Con el inicio del nuevo periodo legislativo, el Congreso de la República se alista para tomar una de sus primeras y más determinantes decisiones institucionales: la elección del próximo Contralor General de la República. Dentro del listado de los diez finalistas seleccionados mediante concurso público de méritos, resalta el nombre de Diana Carolina Torres García, una abogada cuya hoja de vida destaca por su combinación de rigor técnico, control territorial y disciplina institucional.
Torres García no solo cuenta con más de 15 años de trayectoria en la función pública y el derecho administrativo, sino que además posee un perfil singular: es teniente de corbeta profesional de la reserva de la Armada Nacional, rescatista aeronáutica y buzo profesional. Sin embargo, es su experiencia al frente de los entes de control en el departamento de Antioquia lo que la ubica entre las aspirantes más fuertes al cargo.
Resultados en el territorio: Hidroituango, EPM y el PAE
Durante sus pasos por las contralorías de Medellín y Antioquia, Torres García enfrentó algunos de los expedientes de control fiscal más complejos del país.
La candidata recordó que uno de los hitos más relevantes de su gestión departamental estuvo ligado al proyecto Hidroituango, donde el ente de control bajo su mando reportó hallazgos e irregularidades por un valor superior a los 100 millones de dólares.
Posteriormente, en el año 2020 y en pleno pico de la emergencia sanitaria por COVID-19, asumió la Contraloría General de Medellín. En ese periodo, marcado por la suspensión de términos administrativos, su equipo consolidó hallazgos fiscales por más de $35.000 millones de pesos. Las indagaciones se centraron en puntos sensibles para la ciudadanía, como la ejecución del Programa de Alimentación Escolar (PAE) y convenios internacionales celebrados por Empresas Públicas de Medellín (EPM).
«En la Contraloría de Medellín obtuvimos hallazgos por más de 35.000 millones de pesos en temas relacionados con convenios de EPM y alimentación escolar», destacó la excontralora al hacer un balance de su paso por la capital antioqueña.
Las apuestas para el ente nacional: Regiones, tecnología y los primeros 100 días
De cara a la votación en el Congreso, Diana Carolina Torres ha estructurado una propuesta enfocada en descentralizar la vigilancia fiscal y anticiparse a la pérdida de los recursos públicos.
1. Control en las regiones olvidadas
Su principal compromiso con las bancadas parlamentarias es llevar la lupa del control fiscal a los territorios apartados donde la presencia institucional ha sido históricamente precaria. Propone una articulación técnica con las comunidades y los legisladores locales para garantizar que las inversiones estatales se ejecuten de manera transparente.
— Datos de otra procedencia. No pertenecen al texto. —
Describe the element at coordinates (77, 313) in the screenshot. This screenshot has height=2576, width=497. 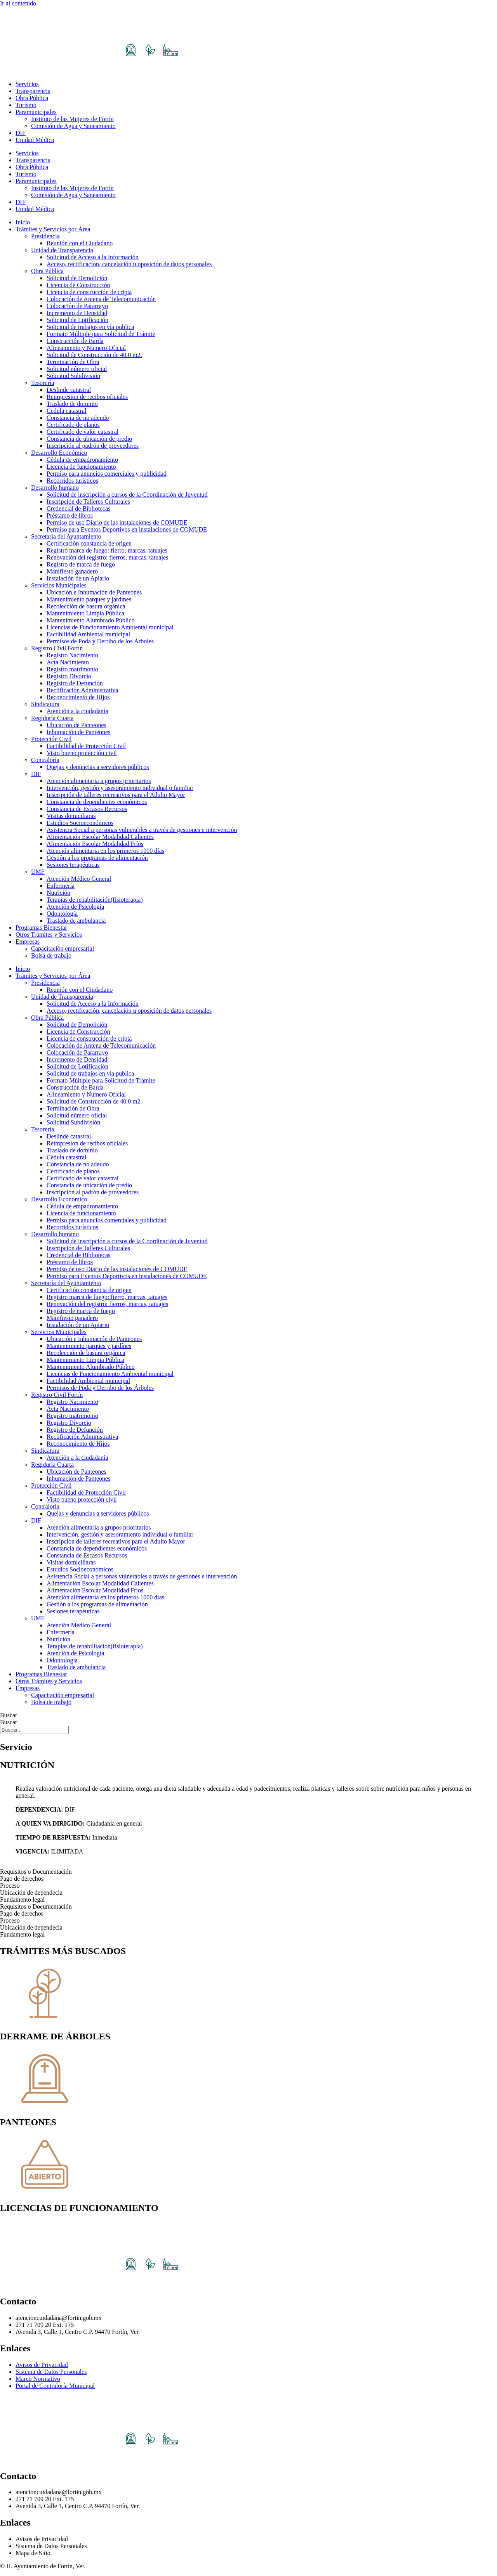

2. Prioridad en Salud e Infraestructura
Para los primeros 100 días de gestión, en caso de ser elegida, propone concentrar las auditorías en la reactivación de obras inconclusas —los denominados «elefantes blancos»— y en el seguimiento riguroso al flujo de caja y la destinación de los fondos del sistema de salud a nivel nacional.
3. Vigilancia preventiva con analítica de datos
Frente al modelo tradicional de control posterior, busca potenciar el uso de tecnología avanzada y analítica de datos para realizar un seguimiento en tiempo real, evitando el desvío de capitales antes de que los contratos sean liquidados.
Autonomía e independencia política
En un proceso de elección minuciosamente fiscalizado por la opinión pública, la candidata ha sido enfática respecto a su independencia frente a sectores políticos y antiguos directivos de la entidad. Aunque laboró en la Contraloría Delegada para el Sector Regalías bajo la administración saliente de Carlos Hernán Rodríguez, ha reiterado que su postulación responde exclusivamente a su mérito profesional y a su carrera técnica, desmarcándose de cualquier padrino o acuerdo partidista.
Con las hojas de vida sobre la mesa, el Congreso de la República definirá en las próximas semanas si opta por un perfil eminentemente técnico e institucional para custodiar las arcas públicas de la Nación durante los próximos cuatro años.